Records to use Start Marker

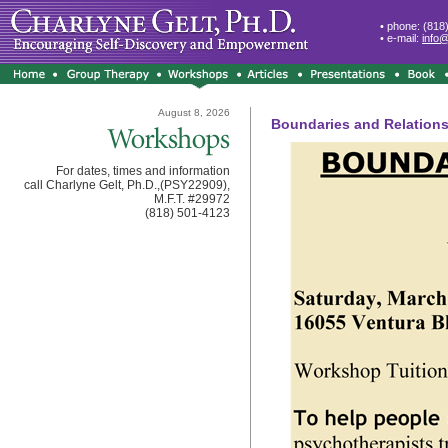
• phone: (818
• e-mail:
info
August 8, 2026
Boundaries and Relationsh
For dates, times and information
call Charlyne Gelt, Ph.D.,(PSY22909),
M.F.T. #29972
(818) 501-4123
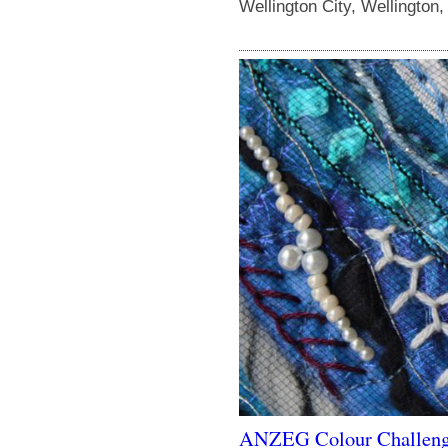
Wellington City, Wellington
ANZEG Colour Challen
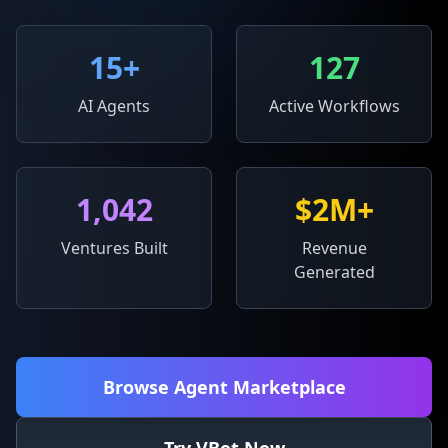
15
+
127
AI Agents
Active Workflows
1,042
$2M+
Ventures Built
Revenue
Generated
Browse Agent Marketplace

Records to use End Marker
Records to use Start Marker

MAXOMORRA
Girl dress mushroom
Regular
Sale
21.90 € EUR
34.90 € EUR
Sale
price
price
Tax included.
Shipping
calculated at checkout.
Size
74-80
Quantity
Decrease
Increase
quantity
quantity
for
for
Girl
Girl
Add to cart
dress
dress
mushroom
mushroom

Records to use End Marker

* **Problem to solve**
Every line above in the stretch from the one with "August 8, 2026" through the one with "Browse Agent Marketplace" is to be transcribed exactly, ends included. No picture is copied.

* **Written response**
August 8, 2026
Boundaries and Relationsh
For dates, times and information
call Charlyne Gelt, Ph.D.,(PSY22909),
M.F.T. #29972
(818) 501-4123
Wellington City, Wellington
ANZEG Colour Challen
15
+
127
AI Agents
Active Workflows
1,042
$2M+
Ventures Built
Revenue
Generated
Browse Agent Marketplace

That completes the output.